Future looks bleak for Congress as Rahul fails yet again

Future looks bleak for Congress as Rahul fails yet again

Rasheed Kidwai | 29 Jul 2017 03:36 PM

File Image of Congress VP Rahul Gandhi

The abrupt collapse of the Mahagathbandan in Bihar has led to another round of criticism directed at AICC vice-president Rahul Gandhi. And rightly so.
Rahul and the Congress need to wake up fast. The idea of checking Prime Minister Narendra Modi-led BJP is tough, if not impossible. Modi is fast becoming a catalyst for political parties and politicians to coalesce around him and his popularity among the masses is increasing by the day. The Opposition's "Modi Hatao" campaign will not work, just as "Indira Hatao" had not worked.

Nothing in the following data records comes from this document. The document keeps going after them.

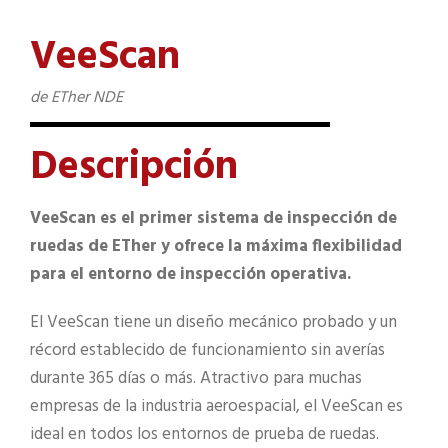
VeeScan
de ETher NDE
Descripción
VeeScan es el primer sistema de inspección de
ruedas de ETher y ofrece la máxima flexibilidad
para el entorno de inspección operativa.
El VeeScan tiene un diseño mecánico probado y un
récord establecido de funcionamiento sin averías
durante 365 días o más. Atractivo para muchas
empresas de la industria aeroespacial, el VeeScan es
ideal en todos los entornos de prueba de ruedas.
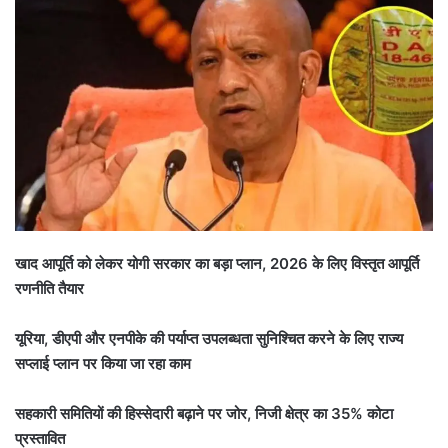
खाद आपूर्ति को लेकर योगी सरकार का बड़ा प्लान, 2026 के लिए विस्तृत आपूर्ति
रणनीति तैयार
यूरिया, डीएपी और एनपीके की पर्याप्त उपलब्धता सुनिश्चित करने के लिए राज्य
सप्लाई प्लान पर किया जा रहा काम
सहकारी समितियों की हिस्सेदारी बढ़ाने पर जोर, निजी क्षेत्र का 35% कोटा
प्रस्तावित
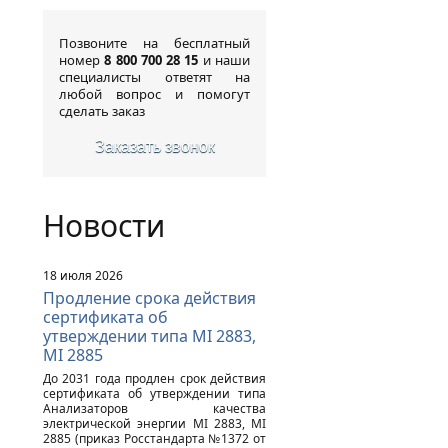
Позвоните на бесплатный
номер
8 800 700 28 15
и наши
специалисты ответят на
любой вопрос и помогут
сделать заказ
Заказать звонок
Новости
18 июля 2026
Продление срока действия
сертификата об
утверждении типа MI 2883,
MI 2885
До 2031 года продлен срок действия
сертификата об утверждении типа
Анализаторов качества
электрической энергии MI 2883, MI
2885 (приказ Росстандарта №1372 от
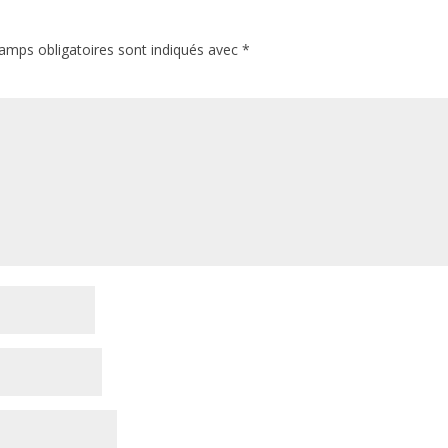
amps obligatoires sont indiqués avec
*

Unlike Britain's Jeremy Corbyn, Rahul is unable to stick to ideology or values that he claims to propagate. The pressure from the Congress for him to be successful by any means is so much that, on most occasions, he acts almost against his own instincts and wishes. Rahul is unable to follow what both Right and Left ideologies have achieved by simply sticking to the position they had taken.

India's Grand Old Party needs to go back to basics instead of fancying rainbow coalitions and mahagathbandans. The Congress needs to take small, baby steps to stay relevant and execute its plans. It needs to set up and strengthen small units and groups that focus on the age-old principles of the party.

Throughout the 1940s and 1950s up to the 1980s and 1990s, the Sangh Parivar floated dozens of outfits that kept trying to damage the Congress and its icons -- Nehru and Gandhi. It succeeded in gaining both momentum and public support. The wheel of time is such that a combination of think tanks, local popular campaigns, common sense and thrust on ideology would yield results. Rahul must stop asking himself rather restlessly, “akhir kab” (when) during these testing times.

There is no plausible explanation as to why Rahul chose to meet Nitish Kumar if the AICC vice-president was so convinced of the Bihar Chief Minister being set on switching sides. Why was Tejashwi Yadav's resignation not secured in advance just to scuttle Nitish-BJP plans, even if for the time being?

It was an opportunity for Rahul to showcase how he, even as a beneficiary of dynasty politics, was opposed to it beyond a limit to the extent of pulling out Congress Ministers from the erstwhile JD (U)-RJD Government. Instead, Sonia Gandhi chose to humour Tejashwi, losing out in public perception.

Rahul should know that both his family and the Congress are rather incapable of dealing with 'Third Front' leaders. This was evident throughout the United Front regime in 1996-97 when the Congress leadership played havoc with the Governments headed by HD Deve Gowda and IK Gujral. During private conversations, most senior Congress leaders give expression to their utter disdain and low opinion of Janata parivar leaders for their thrust on caste-based equations, rustic manners and ability to peform amazing asanas to suit their interest.

In the present day Congress, big decisions are taken without consulting either the Congress Working Committee or the AlCC. When the Congress decided to have an alliance with the Samajwadi Party in Uttar Pradesh, even the State Congress unit was not consulted. Before the last Assembly election, Mamata Banerjee kept offering an alliance in West Bengal but the party chose to side with the Left. Both demonetisation and GST were criticised just for the heck of it.

The Congress's electoral prospects for 2019 look grim but the way Sonia-Rahul are running the party, even survival appears bleak. By 2018, the map of India will show a virtual 'Congress-mukt Bharat' in terms of no Congress-ruled State.

Yet there is no concern, leave alone worry, in the higher rungs of the party, more so in the High Command.